There are people who will claim that bacon must have been sent by the gods because the cured piece of meat is just so good. However, aside from raising the cholesterol level, a new study points out that a serving of the tempting meat delight per day can lower a man's sperm count. So want-to-be mothers, taking the bacon away from your guy's diet and replacing it with white fish can increase your chances of having kids, according to experts.

The findings of scientists from Harvard University favors eating fish such as halibut or cod instead of bacon, for men who want a good number of sperm cells.

The proponents of the study presented at a conference of the American Society for Reproductive Medicine in Boston looked into the diet of 156 men struggling to have a baby with their partners and also analyzed the shape and size of their sperms.

The study found out that men who eat processed meat such as bacon, hamburgers, hams, and sausages on a regular basis have a lower number of normal sperm, compared to those who have low intake of the said products. Subjects of the study who ate half portion of processed meat per day had 30 percent better normal sperm count than those who consumed more bacon and similar products.

On the other side of the lifestyle spectrum, men who ate white fish at least three or four times a week had better sperm quality.

"We found that processed meat intake was associated with lower semen quality and fish was to higher semen quality," explained Dr. Myriam Afeiche of the Harvard School of Public Health in a statement to The Telegraph.

However, Afeiche clarified that they have not established how bacon and other similar foods affect the quality of the sperm.

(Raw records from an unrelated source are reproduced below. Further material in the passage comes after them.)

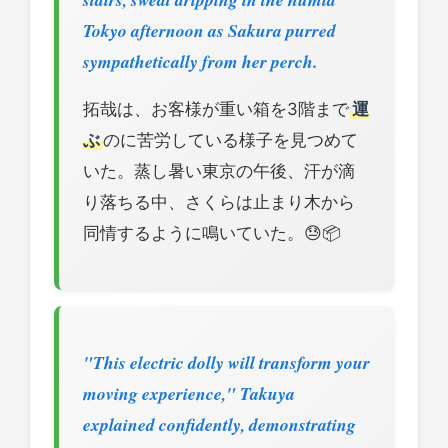
Tokyo afternoon as Sakura purred
sympathetically from her perch.
拓哉は、お客様が重い箱を3階まで
運
ぶ
のに苦労している様子を見つめて
いた。蒸し暑い東京の午後、汗が滴
り落ちる中、さくらは止まり木から
同情するように鳴いていた。😓📦
"This electric dolly will transform your
moving experience," Takuya
explained confidently, demonstrating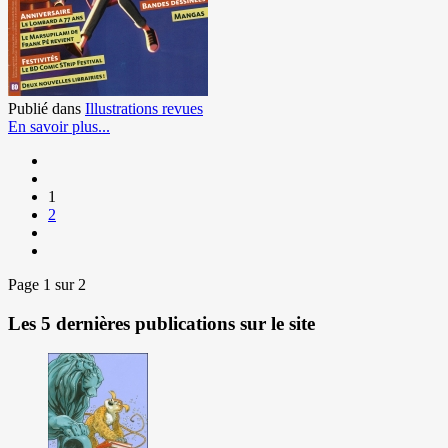
Publié dans
Illustrations revues
En savoir plus...
1
2
Page 1 sur 2
Les 5 dernières publications sur le site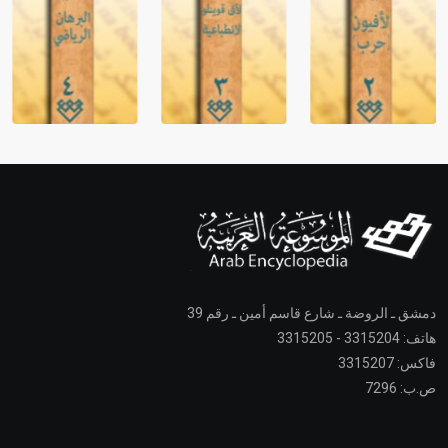
دمشق ـ الروضة ـ شارع قاسم أمين ـ رقم 39
هاتف: 3315204 - 3315205
فاكس: 3315207
ص.ب: 7296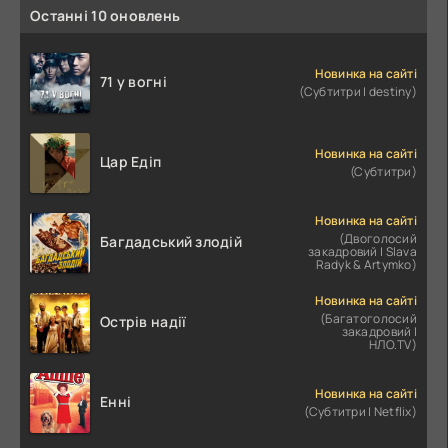
Останні 10 оновлень
Новинка на сайті
71 у вогні
(Субтитри | destiny)
Новинка на сайті
Цар Едіп
(Субтитри)
Новинка на сайті
(Двоголосий
Багдадський злодій
закадровий | Slava
Radyk & Artymko)
Новинка на сайті
(Багатоголосий
Острів надії
закадровий |
НЛО.TV)
Новинка на сайті
Енні
(Субтитри | Netflix)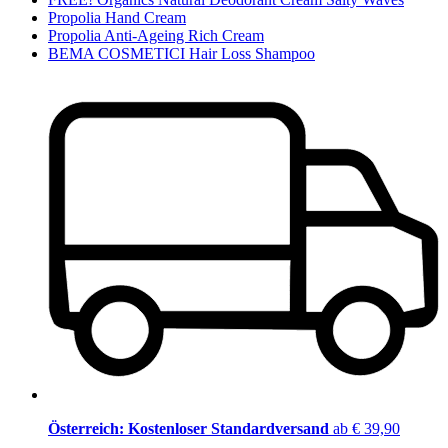
Propolia Hand Cream
Propolia Anti-Ageing Rich Cream
BEMA COSMETICI Hair Loss Shampoo
Österreich: Kostenloser Standardversand
ab € 39,90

"The relationship between diet and men's fertility is an interesting one and there is convincing evidence that men who eat more fresh fruit and vegetables have better sperm than men who don't. However, less is known about the fertility of men with poor diets," Dr. Allan Pacey from the University of Sheffield shared his opinion about the conclusion of the study.

Statistics acquired by the CDC in the United States show that about 3.3 to 4.7 men below 45 years old have consulted a fertility doctor during their lifetime. Of those who has seen a fertility doctor, 18 percent had infertility problems such as semen or sperm issues.